### EXERCISE DATA
______________________________

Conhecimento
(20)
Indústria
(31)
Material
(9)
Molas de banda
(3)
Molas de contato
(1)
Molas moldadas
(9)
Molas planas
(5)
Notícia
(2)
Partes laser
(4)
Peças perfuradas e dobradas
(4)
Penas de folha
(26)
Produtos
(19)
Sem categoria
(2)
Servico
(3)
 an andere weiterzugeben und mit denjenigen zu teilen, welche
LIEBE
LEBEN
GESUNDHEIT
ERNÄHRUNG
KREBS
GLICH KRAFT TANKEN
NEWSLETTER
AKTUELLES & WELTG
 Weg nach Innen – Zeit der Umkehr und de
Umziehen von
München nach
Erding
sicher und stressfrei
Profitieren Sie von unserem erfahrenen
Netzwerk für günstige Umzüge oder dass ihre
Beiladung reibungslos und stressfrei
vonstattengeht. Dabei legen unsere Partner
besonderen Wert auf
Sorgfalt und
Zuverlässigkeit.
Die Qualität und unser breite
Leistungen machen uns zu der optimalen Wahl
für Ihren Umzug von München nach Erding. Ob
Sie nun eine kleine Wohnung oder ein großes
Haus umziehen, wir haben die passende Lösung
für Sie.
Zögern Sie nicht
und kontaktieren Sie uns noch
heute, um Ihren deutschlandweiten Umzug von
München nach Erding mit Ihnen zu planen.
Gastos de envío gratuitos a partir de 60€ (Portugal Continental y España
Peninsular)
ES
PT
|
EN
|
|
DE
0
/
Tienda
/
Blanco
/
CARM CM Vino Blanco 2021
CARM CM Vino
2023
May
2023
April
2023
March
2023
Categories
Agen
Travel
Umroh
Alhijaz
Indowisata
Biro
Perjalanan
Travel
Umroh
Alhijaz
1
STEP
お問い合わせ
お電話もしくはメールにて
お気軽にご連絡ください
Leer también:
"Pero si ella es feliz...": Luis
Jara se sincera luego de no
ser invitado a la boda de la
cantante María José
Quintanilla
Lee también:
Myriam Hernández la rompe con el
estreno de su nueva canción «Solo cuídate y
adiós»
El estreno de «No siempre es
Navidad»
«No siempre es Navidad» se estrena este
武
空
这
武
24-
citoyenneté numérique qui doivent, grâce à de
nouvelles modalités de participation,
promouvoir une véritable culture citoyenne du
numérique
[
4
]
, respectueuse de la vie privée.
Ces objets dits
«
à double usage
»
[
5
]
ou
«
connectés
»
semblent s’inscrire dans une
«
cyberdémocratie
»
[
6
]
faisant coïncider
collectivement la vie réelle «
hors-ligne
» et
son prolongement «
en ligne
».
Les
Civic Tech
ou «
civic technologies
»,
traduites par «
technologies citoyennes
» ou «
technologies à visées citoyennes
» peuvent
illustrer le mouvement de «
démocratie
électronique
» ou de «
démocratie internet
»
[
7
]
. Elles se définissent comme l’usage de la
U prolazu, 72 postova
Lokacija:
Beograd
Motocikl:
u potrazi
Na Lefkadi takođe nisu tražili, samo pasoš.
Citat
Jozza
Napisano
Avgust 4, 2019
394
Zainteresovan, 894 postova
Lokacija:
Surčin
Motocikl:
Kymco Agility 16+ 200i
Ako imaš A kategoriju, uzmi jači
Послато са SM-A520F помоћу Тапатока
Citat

______________________________

### WHAT YOU WILL DO
Copy every record exactly as presented.

### TASK RESULT
Conhecimento
(20)
Indústria
(31)
Material
(9)
Molas de banda
(3)
Molas de contato
(1)
Molas moldadas
(9)
Molas planas
(5)
Notícia
(2)
Partes laser
(4)
Peças perfuradas e dobradas
(4)
Penas de folha
(26)
Produtos
(19)
Sem categoria
(2)
Servico
(3)
 an andere weiterzugeben und mit denjenigen zu teilen, welche
LIEBE
LEBEN
GESUNDHEIT
ERNÄHRUNG
KREBS
GLICH KRAFT TANKEN
NEWSLETTER
AKTUELLES & WELTG
 Weg nach Innen – Zeit der Umkehr und de
Umziehen von
München nach
Erding
sicher und stressfrei
Profitieren Sie von unserem erfahrenen
Netzwerk für günstige Umzüge oder dass ihre
Beiladung reibungslos und stressfrei
vonstattengeht. Dabei legen unsere Partner
besonderen Wert auf
Sorgfalt und
Zuverlässigkeit.
Die Qualität und unser breite
Leistungen machen uns zu der optimalen Wahl
für Ihren Umzug von München nach Erding. Ob
Sie nun eine kleine Wohnung oder ein großes
Haus umziehen, wir haben die passende Lösung
für Sie.
Zögern Sie nicht
und kontaktieren Sie uns noch
heute, um Ihren deutschlandweiten Umzug von
München nach Erding mit Ihnen zu planen.
Gastos de envío gratuitos a partir de 60€ (Portugal Continental y España
Peninsular)
ES
PT
|
EN
|
|
DE
0
/
Tienda
/
Blanco
/
CARM CM Vino Blanco 2021
CARM CM Vino
2023
May
2023
April
2023
March
2023
Categories
Agen
Travel
Umroh
Alhijaz
Indowisata
Biro
Perjalanan
Travel
Umroh
Alhijaz
1
STEP
お問い合わせ
お電話もしくはメールにて
お気軽にご連絡ください
Leer también:
"Pero si ella es feliz...": Luis
Jara se sincera luego de no
ser invitado a la boda de la
cantante María José
Quintanilla
Lee también:
Myriam Hernández la rompe con el
estreno de su nueva canción «Solo cuídate y
adiós»
El estreno de «No siempre es
Navidad»
«No siempre es Navidad» se estrena este
武
空
这
武
24-
citoyenneté numérique qui doivent, grâce à de
nouvelles modalités de participation,
promouvoir une véritable culture citoyenne du
numérique
[
4
]
, respectueuse de la vie privée.
Ces objets dits
«
à double usage
»
[
5
]
ou
«
connectés
»
semblent s’inscrire dans une
«
cyberdémocratie
»
[
6
]
faisant coïncider
collectivement la vie réelle «
hors-ligne
» et
son prolongement «
en ligne
».
Les
Civic Tech
ou «
civic technologies
»,
traduites par «
technologies citoyennes
» ou «
technologies à visées citoyennes
» peuvent
illustrer le mouvement de «
démocratie
électronique
» ou de «
démocratie internet
»
[
7
]
. Elles se définissent comme l’usage de la
U prolazu, 72 postova
Lokacija:
Beograd
Motocikl:
u potrazi
Na Lefkadi takođe nisu tražili, samo pasoš.
Citat
Jozza
Napisano
Avgust 4, 2019
394
Zainteresovan, 894 postova
Lokacija:
Surčin
Motocikl:
Kymco Agility 16+ 200i
Ako imaš A kategoriju, uzmi jači
Послато са SM-A520F помоћу Тапатока
Citat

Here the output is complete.